As long as the date is ideally a Saturday, barring something happening with the family on that day, I'd absolutely drive up. Was just up in PA on Monday, although was in the Lancaster area, not Harrisburg.


----------



## SkizeR (Apr 19, 2011)

TheTodd said:


> For those of us with a sense of humor... my wife said, "I just don't want weird random people wandering around our house." So, if you're weird, you're out of luck. Everyone else is free to wander about my home.


you realize you just cancelled your own get together before it even started, right?


----------



## TheTodd (Feb 11, 2016)

SkizeR said:


> you realize you just cancelled your own get together before it even started, right?


I thought of that, but as long as all the weirdos stay outside we're good.


----------



## RRizz (Sep 4, 2012)

Im in


----------



## Truthunter (Jun 15, 2015)

I may be able to make it.


----------



## probillygun (Oct 10, 2013)

I'm interested. Date will be key though as I work every other weekend. I'm not natively weird, but like to get weird sometimes, so I could probably just keep that behavior outside.


----------



## SkizeR (Apr 19, 2011)

probillygun said:


> I'm interested. Date will be key though as I work every other weekend. I'm not natively weird, but like to get weird sometimes, so I could probably just keep that behavior outside.
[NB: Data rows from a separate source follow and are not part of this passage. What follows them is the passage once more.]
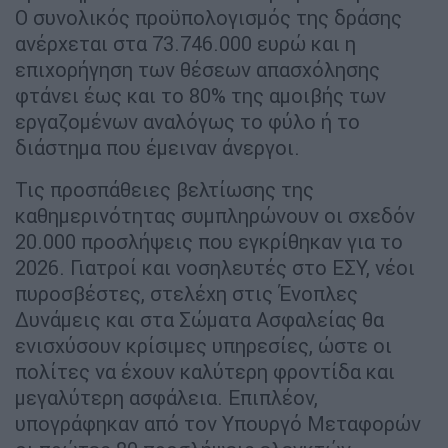
Ο συνολικός προϋπολογισμός της δράσης
ανέρχεται στα 73.746.000 ευρώ και η
επιχορήγηση των θέσεων απασχόλησης
φτάνει έως και το 80% της αμοιβής των
εργαζομένων αναλόγως το φύλο ή το
διάστημα που έμειναν άνεργοι.
Τις προσπάθειες βελτίωσης της
καθημερινότητας συμπληρώνουν οι σχεδόν
20.000 προσλήψεις που εγκρίθηκαν για το
2026. Γιατροί και νοσηλευτές στο ΕΣΥ, νέοι
πυροσβέστες, στελέχη στις Ένοπλες
Δυνάμεις και στα Σώματα Ασφαλείας θα
ενισχύσουν κρίσιμες υπηρεσίες, ώστε οι
πολίτες να έχουν καλύτερη φροντίδα και
μεγαλύτερη ασφάλεια. Επιπλέον,
υπογράφηκαν από τον Υπουργό Μεταφορών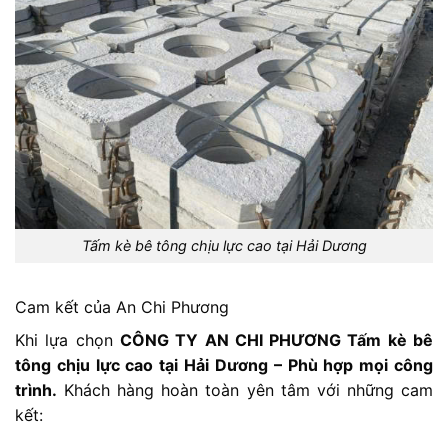
Tấm kè bê tông chịu lực cao tại Hải Dương
Cam kết của An Chi Phương
Khi lựa chọn
CÔNG TY AN CHI PHƯƠNG Tấm kè bê
tông chịu lực cao tại Hải Dương – Phù hợp mọi công
trình.
Khách hàng hoàn toàn yên tâm với những cam
kết: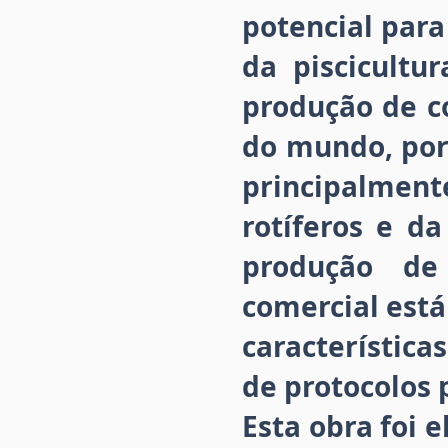
potencial par
da piscicult
produção de c
do mundo, por
principalme
rotíferos e da
produção de
comercial está
característica
de protocolos 
Esta obra foi 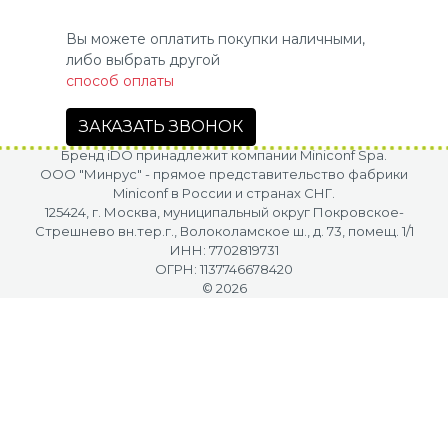
Вы можете оплатить покупки наличными,
либо выбрать другой
способ оплаты
ЗАКАЗАТЬ ЗВОНОК
Бренд iDO принадлежит компании Miniconf Spa.
OOO "Минрус" - прямое представительство фабрики
Miniconf в России и странах СНГ.
125424, г. Москва, муниципальный округ Покровское-
Стрешнево вн.тер.г., Волоколамское ш., д. 73, помещ. 1/1
ИНН: 7702819731
ОГРН: 1137746678420
© 2026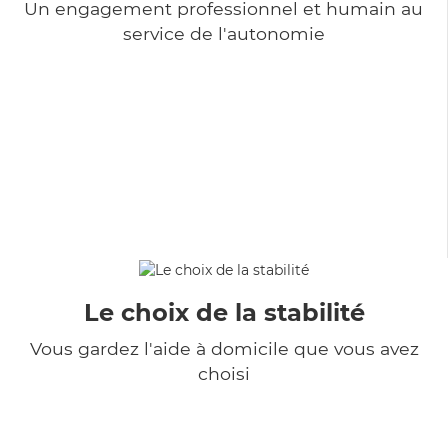
Un engagement professionnel et humain au
service de l'autonomie
Le choix de la stabilité
Vous gardez l'aide à domicile que vous avez
choisi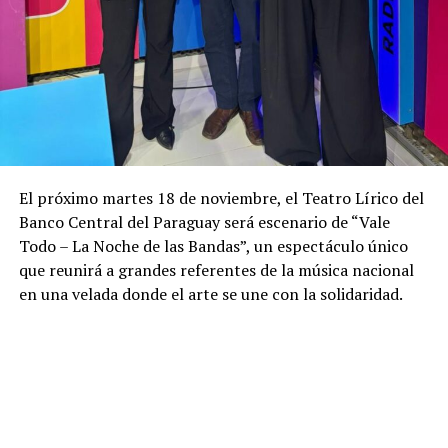
El próximo martes 18 de noviembre, el Teatro Lírico del
Banco Central del Paraguay será escenario de “Vale
Todo – La Noche de las Bandas”, un espectáculo único
que reunirá a grandes referentes de la música nacional
en una velada donde el arte se une con la solidaridad.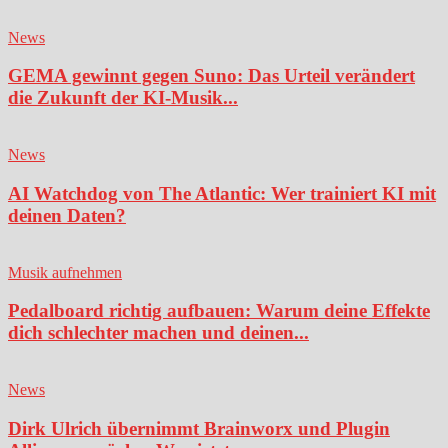
News
GEMA gewinnt gegen Suno: Das Urteil verändert
die Zukunft der KI-Musik...
News
AI Watchdog von The Atlantic: Wer trainiert KI mit
deinen Daten?
Musik aufnehmen
Pedalboard richtig aufbauen: Warum deine Effekte
dich schlechter machen und deinen...
News
Dirk Ulrich übernimmt Brainworx und Plugin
bill, your about as normal as they come for car audio peeps lol


----------



## probillygun (Oct 10, 2013)

probably true Nick but that's a pretty wide range of weirdness right?


----------



## TheTodd (Feb 11, 2016)

My wife is interested in going to some antique thing in Gettysburg on May 18th so that’ll be one less car to worry about so...

How’s May 18th sound?


----------



## TheTodd (Feb 11, 2016)

As of now I have a friend from Lititz, Pa (who actually used to be an engineer for JL) who is interested in coming with his Acura TL and I’m trying to get 2 more guys that I work with on the hook too.


----------



## naiku (May 28, 2008)

May 18th should work for me, will have to check that we have no family plans that day though before I commit for sure.


----------



## TheTodd (Feb 11, 2016)

Doesn’t look like there’s much interest so it seems this isn’t going to happen. Maybe I’ll try to organize something for either late summer or fall.


----------



## Ratsalad (May 5, 2018)

I'd be interested in a meetup in southeast/central/northeast PA. Will try to keep an eye on this sub-forum.


----------